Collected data
···
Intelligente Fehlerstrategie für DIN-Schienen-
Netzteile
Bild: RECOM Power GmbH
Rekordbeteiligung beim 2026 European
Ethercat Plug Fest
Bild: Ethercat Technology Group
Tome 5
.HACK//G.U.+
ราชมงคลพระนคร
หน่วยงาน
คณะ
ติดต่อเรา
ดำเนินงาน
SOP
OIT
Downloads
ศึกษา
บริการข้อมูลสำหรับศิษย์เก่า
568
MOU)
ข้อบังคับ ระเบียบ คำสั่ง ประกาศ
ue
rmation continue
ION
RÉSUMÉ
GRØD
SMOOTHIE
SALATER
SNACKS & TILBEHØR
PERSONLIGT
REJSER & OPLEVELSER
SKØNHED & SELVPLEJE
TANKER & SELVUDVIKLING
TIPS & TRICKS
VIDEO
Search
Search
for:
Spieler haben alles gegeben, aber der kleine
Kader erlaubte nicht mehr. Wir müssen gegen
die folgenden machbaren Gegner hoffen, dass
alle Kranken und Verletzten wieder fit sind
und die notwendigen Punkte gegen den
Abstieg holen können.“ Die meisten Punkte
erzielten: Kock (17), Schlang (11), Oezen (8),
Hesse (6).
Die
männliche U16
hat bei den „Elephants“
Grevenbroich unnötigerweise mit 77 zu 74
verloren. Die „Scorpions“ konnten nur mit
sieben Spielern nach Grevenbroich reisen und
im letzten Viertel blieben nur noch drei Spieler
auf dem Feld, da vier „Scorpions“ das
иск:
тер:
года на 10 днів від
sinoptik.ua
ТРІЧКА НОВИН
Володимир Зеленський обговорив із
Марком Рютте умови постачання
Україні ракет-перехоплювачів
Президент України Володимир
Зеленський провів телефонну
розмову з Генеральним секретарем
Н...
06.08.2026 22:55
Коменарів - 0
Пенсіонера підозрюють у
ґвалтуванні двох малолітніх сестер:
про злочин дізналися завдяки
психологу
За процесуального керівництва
···
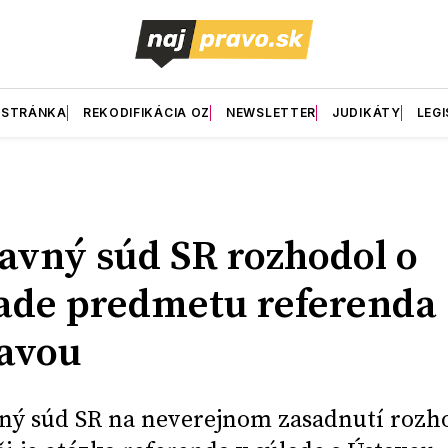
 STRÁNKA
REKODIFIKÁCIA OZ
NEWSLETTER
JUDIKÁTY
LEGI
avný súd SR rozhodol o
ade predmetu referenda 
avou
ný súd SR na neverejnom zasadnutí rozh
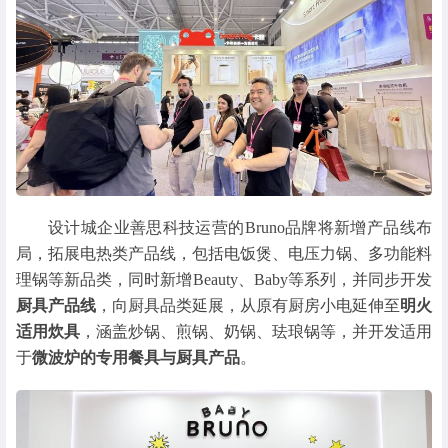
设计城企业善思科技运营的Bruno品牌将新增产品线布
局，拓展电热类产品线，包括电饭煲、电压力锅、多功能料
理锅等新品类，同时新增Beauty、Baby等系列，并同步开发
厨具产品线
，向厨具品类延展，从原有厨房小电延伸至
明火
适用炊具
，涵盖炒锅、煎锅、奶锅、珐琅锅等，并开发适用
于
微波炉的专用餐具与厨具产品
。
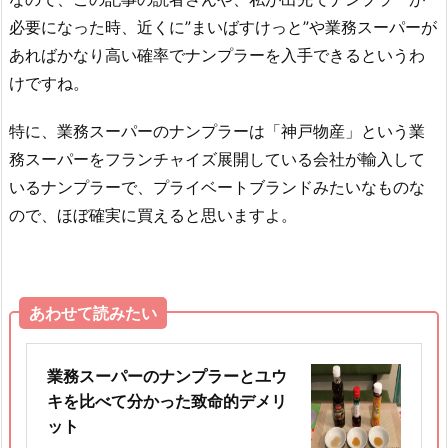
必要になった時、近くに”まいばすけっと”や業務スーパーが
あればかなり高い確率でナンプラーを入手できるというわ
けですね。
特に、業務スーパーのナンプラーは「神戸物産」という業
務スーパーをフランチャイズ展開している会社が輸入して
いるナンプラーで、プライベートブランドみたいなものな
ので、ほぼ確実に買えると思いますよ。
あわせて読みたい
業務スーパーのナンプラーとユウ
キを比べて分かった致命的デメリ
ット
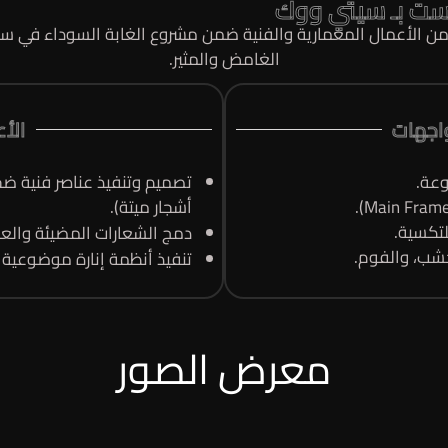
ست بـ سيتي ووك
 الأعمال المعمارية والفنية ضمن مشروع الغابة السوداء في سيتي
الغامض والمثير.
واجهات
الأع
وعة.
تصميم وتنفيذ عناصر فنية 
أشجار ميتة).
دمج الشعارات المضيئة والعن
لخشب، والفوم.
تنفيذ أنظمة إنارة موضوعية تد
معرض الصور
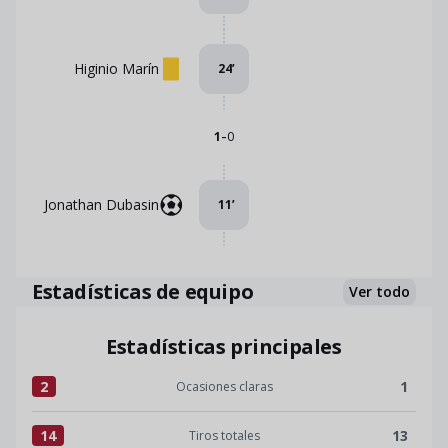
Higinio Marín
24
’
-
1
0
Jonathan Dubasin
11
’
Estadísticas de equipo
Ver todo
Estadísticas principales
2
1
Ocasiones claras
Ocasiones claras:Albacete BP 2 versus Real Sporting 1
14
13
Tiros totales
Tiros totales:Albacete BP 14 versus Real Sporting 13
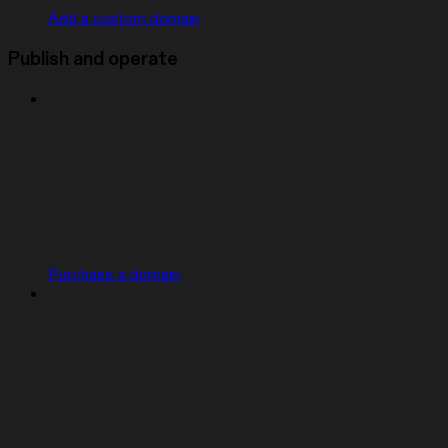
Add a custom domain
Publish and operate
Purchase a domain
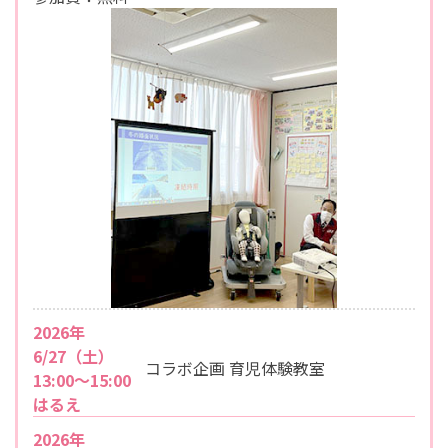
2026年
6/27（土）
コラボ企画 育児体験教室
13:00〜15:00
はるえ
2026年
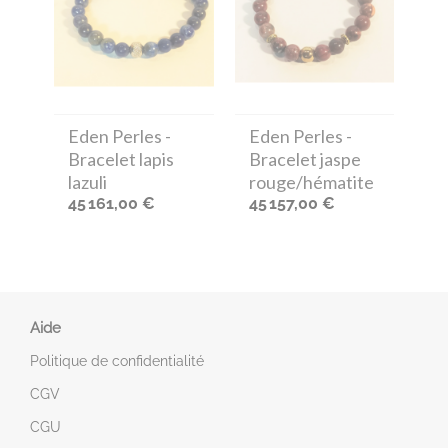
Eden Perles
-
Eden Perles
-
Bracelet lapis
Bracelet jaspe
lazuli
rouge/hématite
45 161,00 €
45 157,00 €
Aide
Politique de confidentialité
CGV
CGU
···
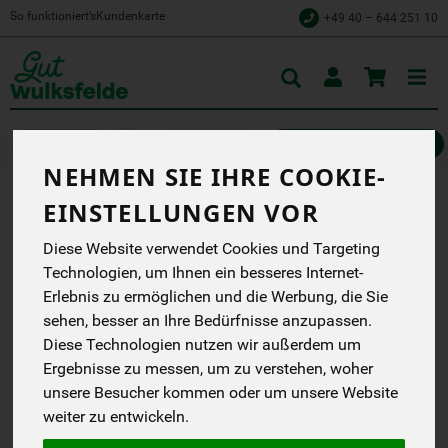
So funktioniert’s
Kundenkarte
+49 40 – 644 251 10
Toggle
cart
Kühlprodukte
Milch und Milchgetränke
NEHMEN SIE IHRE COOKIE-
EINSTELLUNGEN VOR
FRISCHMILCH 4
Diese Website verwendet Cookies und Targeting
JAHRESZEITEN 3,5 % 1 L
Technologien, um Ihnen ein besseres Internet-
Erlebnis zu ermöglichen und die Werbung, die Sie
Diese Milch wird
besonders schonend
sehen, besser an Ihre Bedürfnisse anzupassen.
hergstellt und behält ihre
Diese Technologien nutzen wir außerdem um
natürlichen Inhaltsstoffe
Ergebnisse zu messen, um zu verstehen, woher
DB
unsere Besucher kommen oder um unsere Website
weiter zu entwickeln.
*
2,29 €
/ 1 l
···
**Work request**
Among the records, find the lines that contain "versus" and copy each of them.

**Answer below**
Ocasiones claras:Albacete BP 2 versus Real Sporting 1
Tiros totales:Albacete BP 14 versus Real Sporting 13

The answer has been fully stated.